Written and directed by Chuck Konzelman and Cary Solomon, who also made the three “God’s Not Dead” films, and starring Ashley Bratcher as Johnson, it’s set to hit theaters March 22. Excerpts will be shown during the rally on the National Mall.

“I’m telling you, this is anointed,” Solomon said at a November screening at the Secretariat of Pro-Life Activities of the U.S. Conference of Catholic Bishops in Washington. “This has nothing to do with us.”

“Abortion is not going to stop on its own,” he added. “Media (are) the most powerful weapon there is.”
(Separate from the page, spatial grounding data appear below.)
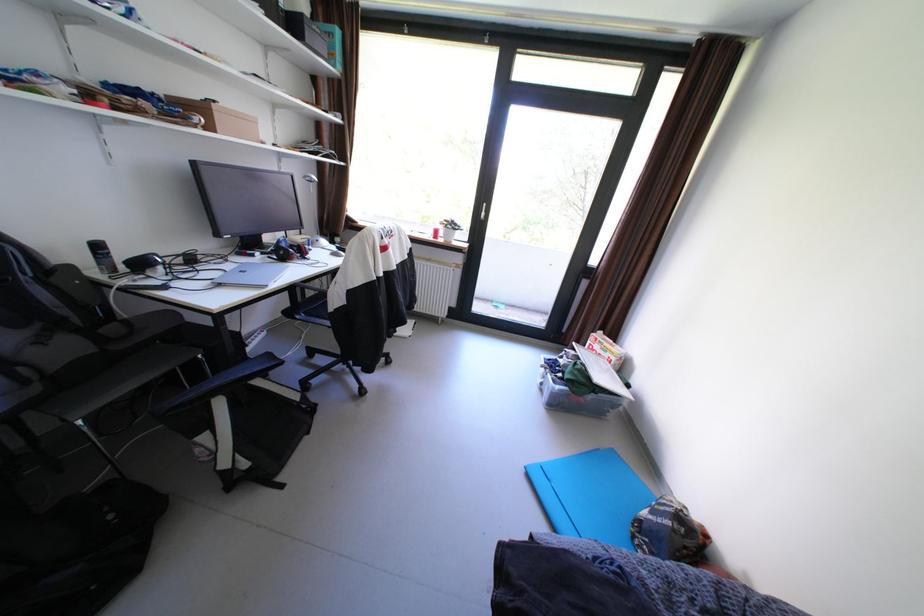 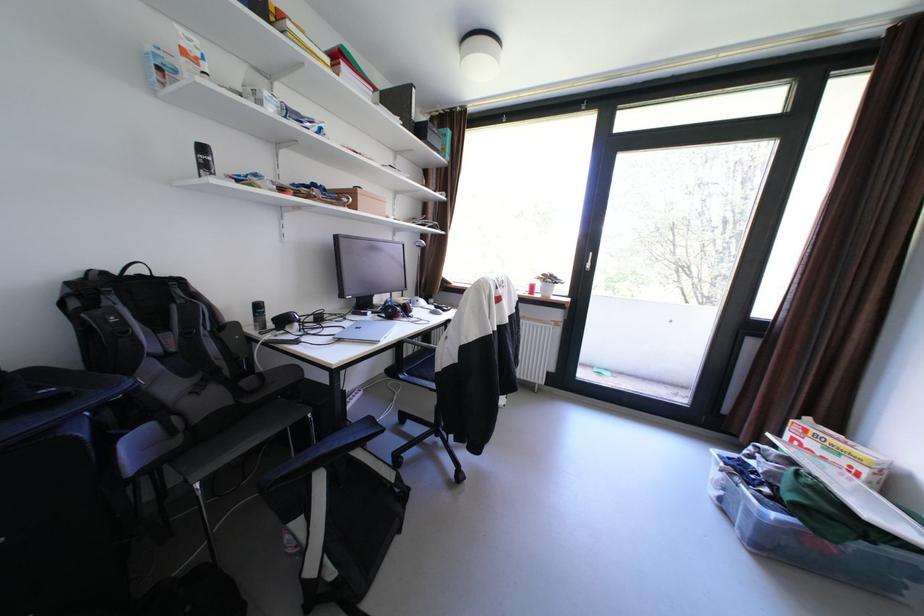 In the second image, find the point that corresponds to point (226, 116) in the first image.

(370, 197) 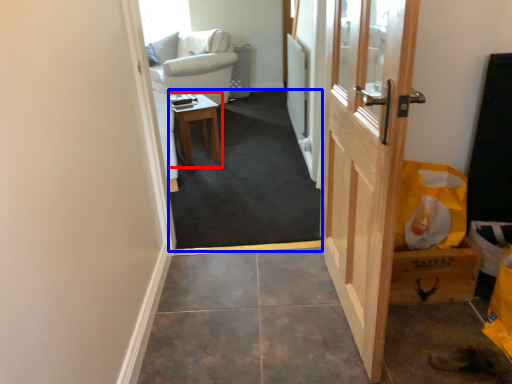 Question: Which of the following is the farthest to the observer, table (highlighted by a red box) or corridor (highlighted by a blue box)?

Choices:
 (A) table
 (B) corridor

Answer: (A) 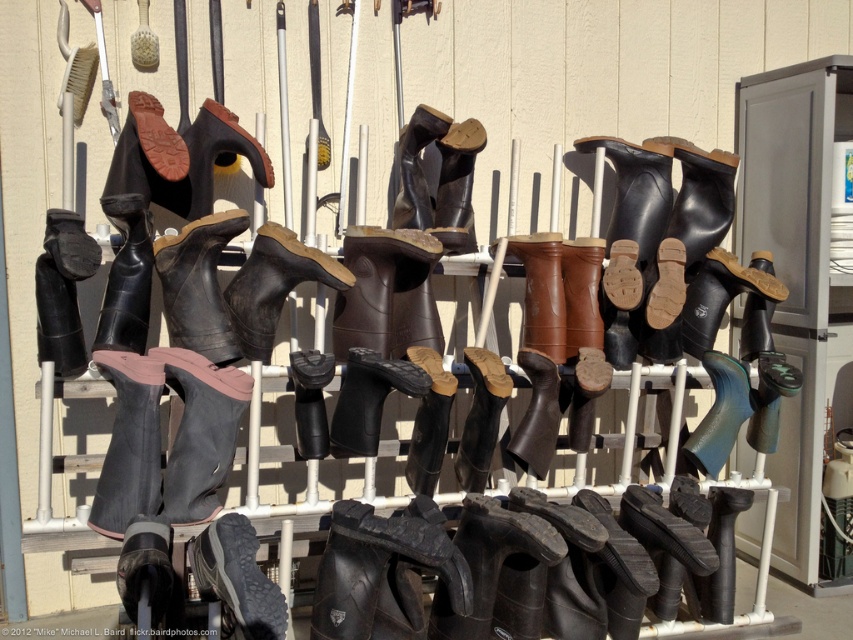 Question: Which object appears farthest from the camera in this image?

Choices:
 (A) black rubber boot at center
 (B) brown matte boot at upper left
 (C) rubber/matte boot at center

Answer: (C)

Question: Is shiny black boot at lower left thinner than brown matte boot at upper left?

Choices:
 (A) no
 (B) yes

Answer: (B)

Question: Which of the following is the closest to the observer?

Choices:
 (A) rubber/matte boot at center
 (B) shiny black boot at lower left
 (C) black rubber boot at center

Answer: (B)

Question: Is gray rubber shoe at lower center to the left of black rubber boot at center from the viewer's perspective?

Choices:
 (A) yes
 (B) no

Answer: (A)

Question: Which of these objects is positioned farthest from the rubber/matte boot at center?

Choices:
 (A) black rubber boot at center
 (B) brown matte boot at upper left
 (C) gray rubber shoe at lower center

Answer: (C)

Question: Considering the relative positions of shiny black boot at lower left and brown matte boot at upper left in the image provided, where is shiny black boot at lower left located with respect to brown matte boot at upper left?

Choices:
 (A) right
 (B) left

Answer: (A) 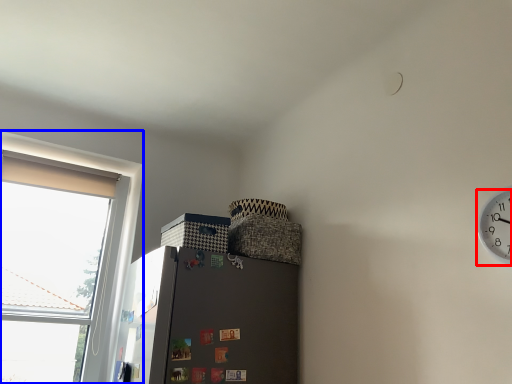 Question: Which object appears farthest to the camera in this image, clock (highlighted by a red box) or window (highlighted by a blue box)?

Choices:
 (A) clock
 (B) window

Answer: (B) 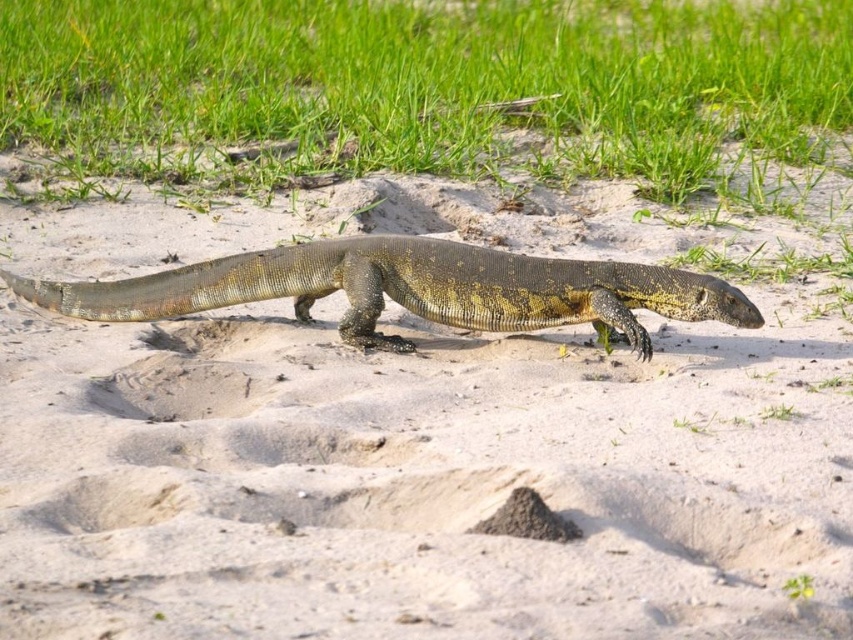 Question: Is green grass at upper center thinner than brown scaly lizard at center?

Choices:
 (A) no
 (B) yes

Answer: (B)

Question: Among these points, which one is nearest to the camera?

Choices:
 (A) (387, 289)
 (B) (148, 96)

Answer: (A)

Question: Which point is farther to the camera?

Choices:
 (A) (218, 292)
 (B) (814, 81)

Answer: (B)

Question: Which point is farther to the camera?

Choices:
 (A) (218, 51)
 (B) (267, 288)

Answer: (A)

Question: Can you confirm if green grass at upper center is wider than brown scaly lizard at center?

Choices:
 (A) no
 (B) yes

Answer: (A)

Question: Can you confirm if green grass at upper center is wider than brown scaly lizard at center?

Choices:
 (A) no
 (B) yes

Answer: (A)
The film takes viewers inside procedures at the clinic where Johnson worked, including abortions resulting from the RU-486 (mifepristone) protocol, and covers her life and career through the time she joined the clinic, interactions with pro-life protesters, her resignation, and a later legal challenge from Planned Parenthood over revealing information in clinic documents, in which she prevailed. There’s also a cameo by Mike Lindell, founder of My Pillow, who helped finance the movie.

Johnson will be among more than 10 March for Life rally speakers, including journalist Ben Shapiro and Carl Anderson, Supreme Knight of the Knights of Columbus, along with several members of Congress. The rally and march will proceed regardless of the status of the federal government shutdown, said Jeanne Mancini, president of the March for Life Education and Defense Fund.

Johnson, a Texas native, began volunteering for Planned Parenthood in 2001, joined its clinic in Bryan, Texas, shortly later, and resigned in 2009 after participating, she says, in an ultrasound-guided abortion of a 13-week-old fetus.

“It was the power of the ultrasound that changed my heart,” Johnson says. “Now science has ruled definitely that there’s life in the womb.”

“Unplanned” joins two other recent pro-life dramas. “Gosnell: The Trial of America’s Biggest Serial Killer,” based on the crimes of a Philadelphia abortion doctor, Dr. Kermit Gosnell (played by Earl Billings), was released last year. “Roe v. Wade”, a drama based on the 1973 Supreme Court decision that legalized abortion and starring Jon Voight as Chief Justice Warren Burger, has had a complicated production history and as yet has no release date.

“We’re trying to serve the Lord. And you know what? We’re going to get ripped,” Solomon said. “America cannot continue to exist if we do abortion. It will destroy us.”

Johnson found the two filmmakers easy to work with. “I wanted it to be accurate. We had a lot of conversations over what I did and didn’t want.” When a draft script was sent for her approval, she found “it was done really well. I told them go come down here to Texas. So we got started.”

She thinks Bratcher is “amazing.” “When I went on set the first time and saw her playing me, I started laughing when I saw her facial expressions,” Johnson said. “It really was me.”

Johnson’s faith journey began with a Baptist upbringing. At the time of her Planned Parenthood involvement, she was a member of an Episcopal parish, but “when I became pro-life, the priest told me I was not welcome,” and she and her husband, Doug, joined a Missouri Synod Lutheran congregation.

Becoming a Catholic in 2012, she said, was an easy transformation. “When I left Planned Parenthood, I left all my friends behind. All my new friends happened to be Catholic. It felt so familiar and it just felt right.”

The film shows abortion equipment and procedures, but stays away from many details, usually reminding viewers that pain is always involved. “I think it would have been really lost on people if they’ve been medically detail-oriented.”

And that, Johnson says, suits the goals of And Then There Were None. “Our focus is not on legislative issues. Our focus is not to make abortion illegal, but to make it unthinkable.”